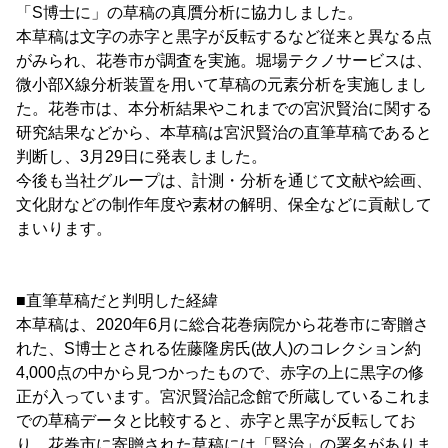
「S博士に」の草稿の真贋分析に協力しました。
本草稿は文字の赤字と黒字が反転するなど従来と異なる点
がみられ、花巻市が調査を実施。堀場テクノサービスは、
微小部X線分析装置を用いて草稿の元素分析を実施しまし
た。花巻市は、本分析結果やこれまでの宮沢賢治に関する
研究結果などから、本草稿は宮沢賢治の直筆草稿であると
判断し、3月29日に発表しました。
今後も当社グループは、計測・分析を通じて文献や絵画、
文化財などの制作年度や素材の解明、保全などに貢献して
まいります。
■直筆草稿だと判明した経緯
本草稿は、2020年6月に総合花巻病院から花巻市に寄贈さ
れた、S博士とされる佐藤隆房氏(故人)のコレクション約
4,000点の中から見つかったもので、赤字の上に黒字の修
正が入っています。宮沢賢治記念館で所蔵しているこれま
での草稿データと比較すると、赤字と黒字が反転してお
り、花巻市に寄贈された草稿には「賢治」の署名がありま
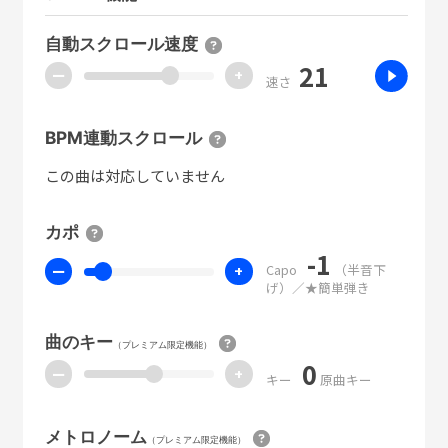
自動スクロール速度
21
ー
+
速さ
BPM連動スクロール
この曲は対応していません
カポ
-1
Capo
（半音下
ー
+
げ）／★簡単弾き
曲のキー
（プレミアム限定機能）
0
ー
+
キー
原曲キー
メトロノーム
（プレミアム限定機能）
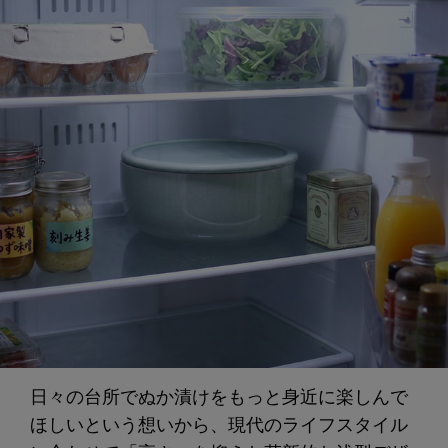
日々の台所でぬか漬けをもっと身近に楽しんで
ほしいという想いから、現代のライフスタイル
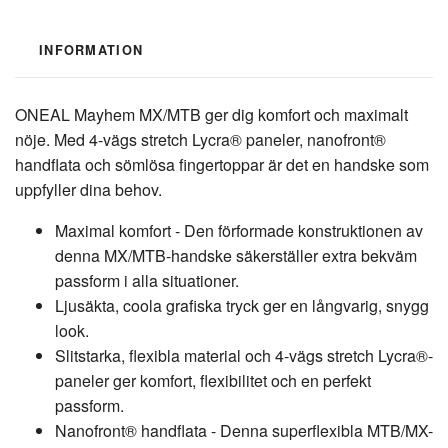
INFORMATION
ONEAL Mayhem MX/MTB ger dig komfort och maximalt
nöje. Med 4-vägs stretch Lycra® paneler, nanofront®
handflata och sömlösa fingertoppar är det en handske som
uppfyller dina behov.
Maximal komfort - Den förformade konstruktionen av
denna MX/MTB-handske säkerställer extra bekväm
passform i alla situationer.
Ljusäkta, coola grafiska tryck ger en långvarig, snygg
look.
Slitstarka, flexibla material och 4-vägs stretch Lycra®-
paneler ger komfort, flexibilitet och en perfekt
passform.
Nanofront® handflata - Denna superflexibla MTB/MX-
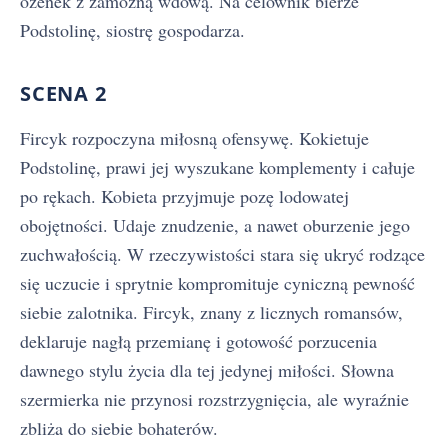
ożenek z zamożną wdową. Na celownik bierze
Podstolinę, siostrę gospodarza.
SCENA 2
Fircyk rozpoczyna miłosną ofensywę. Kokietuje
Podstolinę, prawi jej wyszukane komplementy i całuje
po rękach. Kobieta przyjmuje pozę lodowatej
obojętności. Udaje znudzenie, a nawet oburzenie jego
zuchwałością. W rzeczywistości stara się ukryć rodzące
się uczucie i sprytnie kompromituje cyniczną pewność
siebie zalotnika. Fircyk, znany z licznych romansów,
deklaruje nagłą przemianę i gotowość porzucenia
dawnego stylu życia dla tej jedynej miłości. Słowna
szermierka nie przynosi rozstrzygnięcia, ale wyraźnie
zbliża do siebie bohaterów.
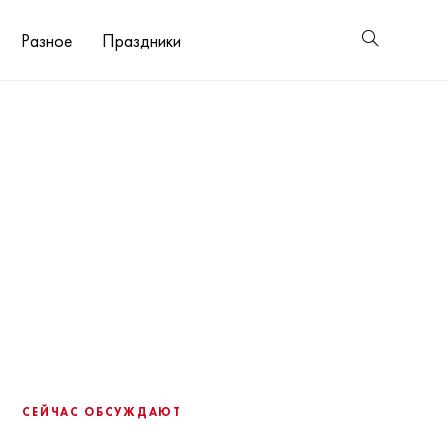
Разное
Праздники
СЕЙЧАС ОБСУЖДАЮТ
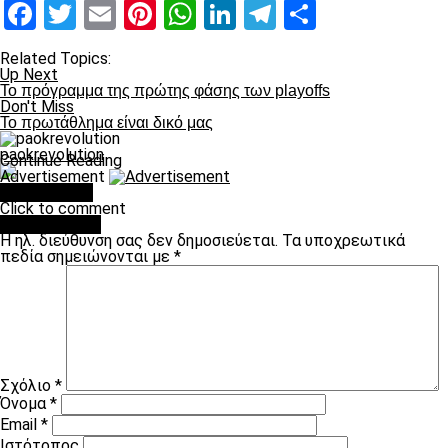
Facebook
Twitter
Email
Pinterest
WhatsApp
LinkedIn
Telegram
Μοιραστ
Related Topics:
Up Next
Το πρόγραμμα της πρώτης φάσης των playoffs
Don't Miss
Το πρωτάθλημα είναι δικό μας
paokrevolution
Continue Reading
Advertisement
You may like
Click to comment
Leave a Reply
Η ηλ. διεύθυνση σας δεν δημοσιεύεται.
Τα υποχρεωτικά
πεδία σημειώνονται με
*
Σχόλιο
*
Όνομα
*
Email
*
Ιστότοπος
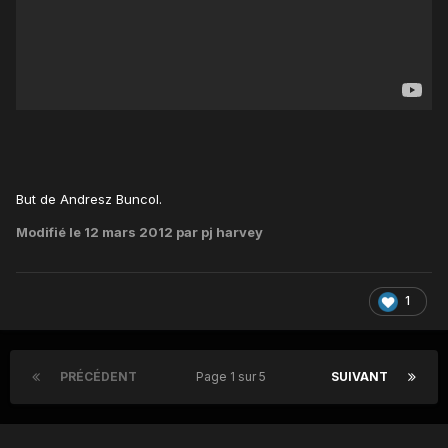
But de Andresz Buncol.
Modifié
le 12 mars 2012
par pj harvey
1
PRÉCÉDENT
Page 1 sur 5
SUIVANT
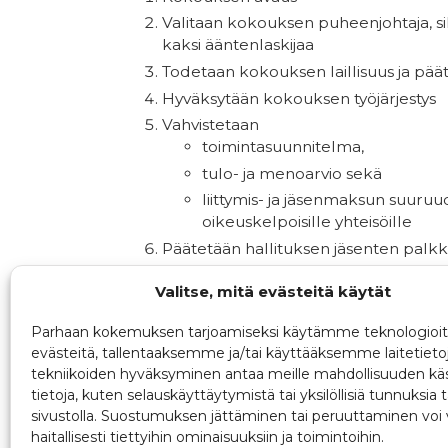
Valitaan kokouksen puheenjohtaja, siht
kaksi ääntenlaskijaa
Todetaan kokouksen laillisuus ja päät
Hyväksytään kokouksen työjärjestys
Vahvistetaan
toimintasuunnitelma,
tulo- ja menoarvio sekä
liittymis- ja jäsenmaksun suuruude
oikeuskelpoisille yhteisöille
Päätetään hallituksen jäsenten palkki
Päätetään hallituksen varsinaisten j
Valitse, mitä evästeitä käytät
Valitaan hallituksen puheenjohtaja se
Valitaan kaksi toiminnantarkastajaa ja
Parhaan kokemuksen tarjoamiseksi käytämme teknologioit
evästeitä, tallentaaksemme ja/tai käyttääksemme laitetieto
Valitaan yhdistyksen edustajat ja vara
tekniikoiden hyväksyminen antaa meille mahdollisuuden käs
Muut asiat
tietoja, kuten selauskäyttäytymistä tai yksilöllisiä tunnuksia t
sivustolla. Suostumuksen jättäminen tai peruuttaminen voi 
haitallisesti tiettyihin ominaisuuksiin ja toimintoihin.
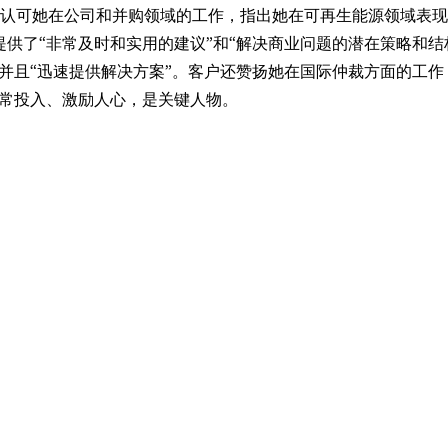
认可她在公司和并购领域的工作，指出她在可再生能源领域表现
提供了“非常及时和实用的建议”和“解决商业问题的潜在策略和结
，并且“迅速提供解决方案”。客户还赞扬她在国际仲裁方面的工作
非常投入、激励人心，是关键人物。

● ● ● ● ●

### Brief
The whole listing above should be restated word for word, minus any images.

### Solution below
「S博士に」の草稿の真贋分析に協力しました。
本草稿は文字の赤字と黒字が反転するなど従来と異なる点
がみられ、花巻市が調査を実施。堀場テクノサービスは、
微小部X線分析装置を用いて草稿の元素分析を実施しまし
た。花巻市は、本分析結果やこれまでの宮沢賢治に関する
研究結果などから、本草稿は宮沢賢治の直筆草稿であると
判断し、3月29日に発表しました。
今後も当社グループは、計測・分析を通じて文献や絵画、
文化財などの制作年度や素材の解明、保全などに貢献して
まいります。
■直筆草稿だと判明した経緯
本草稿は、2020年6月に総合花巻病院から花巻市に寄贈さ
れた、S博士とされる佐藤隆房氏(故人)のコレクション約
4,000点の中から見つかったもので、赤字の上に黒字の修
正が入っています。宮沢賢治記念館で所蔵しているこれま
での草稿データと比較すると、赤字と黒字が反転してお
り、花巻市に寄贈された草稿には「賢治」の署名がありま
自動スクロール速度
21
ー
+
速さ
BPM連動スクロール
この曲は対応していません
カポ
-1
Capo
（半音下
ー
+
げ）／★簡単弾き
曲のキー
（プレミアム限定機能）
0
ー
+
キー
原曲キー
メトロノーム
（プレミアム限定機能）
日々の台所でぬか漬けをもっと身近に楽しんで
ほしいという想いから、現代のライフスタイル
INFORMATION
ONEAL Mayhem MX/MTB ger dig komfort och maximalt
nöje. Med 4-vägs stretch Lycra® paneler, nanofront®
handflata och sömlösa fingertoppar är det en handske som
uppfyller dina behov.
Maximal komfort - Den förformade konstruktionen av
denna MX/MTB-handske säkerställer extra bekväm
passform i alla situationer.
Ljusäkta, coola grafiska tryck ger en långvarig, snygg
look.
Slitstarka, flexibla material och 4-vägs stretch Lycra®-
paneler ger komfort, flexibilitet och en perfekt
passform.
Nanofront® handflata - Denna superflexibla MTB/MX-
ożenek z zamożną wdową. Na celownik bierze
Podstolinę, siostrę gospodarza.
SCENA 2
Fircyk rozpoczyna miłosną ofensywę. Kokietuje
Podstolinę, prawi jej wyszukane komplementy i całuje
po rękach. Kobieta przyjmuje pozę lodowatej
obojętności. Udaje znudzenie, a nawet oburzenie jego
zuchwałością. W rzeczywistości stara się ukryć rodzące
się uczucie i sprytnie kompromituje cyniczną pewność
siebie zalotnika. Fircyk, znany z licznych romansów,
deklaruje nagłą przemianę i gotowość porzucenia
dawnego stylu życia dla tej jedynej miłości. Słowna
szermierka nie przynosi rozstrzygnięcia, ale wyraźnie
zbliża do siebie bohaterów.
Разное
Праздники
СЕЙЧАС ОБСУЖДАЮТ
Facebook
Twitter
Email
Pinterest
WhatsApp
LinkedIn
Telegram
Μοιραστ
Related Topics:
Up Next
Το πρόγραμμα της πρώτης φάσης των playoffs
Don't Miss
Το πρωτάθλημα είναι δικό μας
paokrevolution
Continue Reading
Advertisement
You may like
Click to comment
Leave a Reply
Η ηλ. διεύθυνση σας δεν δημοσιεύεται.
Τα υποχρεωτικά
πεδία σημειώνονται με
*
Σχόλιο
*
Όνομα
*
Email
*
Ιστότοπος
But de Andresz Buncol.
Modifié
le 12 mars 2012
par pj harvey
1
PRÉCÉDENT
Page 1 sur 5
SUIVANT
Valitaan kokouksen puheenjohtaja, siht
kaksi ääntenlaskijaa
Todetaan kokouksen laillisuus ja päät
Hyväksytään kokouksen työjärjestys
Vahvistetaan
toimintasuunnitelma,
tulo- ja menoarvio sekä
liittymis- ja jäsenmaksun suuruude
oikeuskelpoisille yhteisöille
Päätetään hallituksen jäsenten palkki
Päätetään hallituksen varsinaisten j
Valitse, mitä evästeitä käytät
Valitaan hallituksen puheenjohtaja se
Valitaan kaksi toiminnantarkastajaa ja
Parhaan kokemuksen tarjoamiseksi käytämme teknologioit
evästeitä, tallentaaksemme ja/tai käyttääksemme laitetieto
Valitaan yhdistyksen edustajat ja vara
tekniikoiden hyväksyminen antaa meille mahdollisuuden käs
Muut asiat
tietoja, kuten selauskäyttäytymistä tai yksilöllisiä tunnuksia t
sivustolla. Suostumuksen jättäminen tai peruuttaminen voi 
haitallisesti tiettyihin ominaisuuksiin ja toimintoihin.
认可她在公司和并购领域的工作，指出她在可再生能源领域表现
提供了“非常及时和实用的建议”和“解决商业问题的潜在策略和结
，并且“迅速提供解决方案”。客户还赞扬她在国际仲裁方面的工作
非常投入、激励人心，是关键人物。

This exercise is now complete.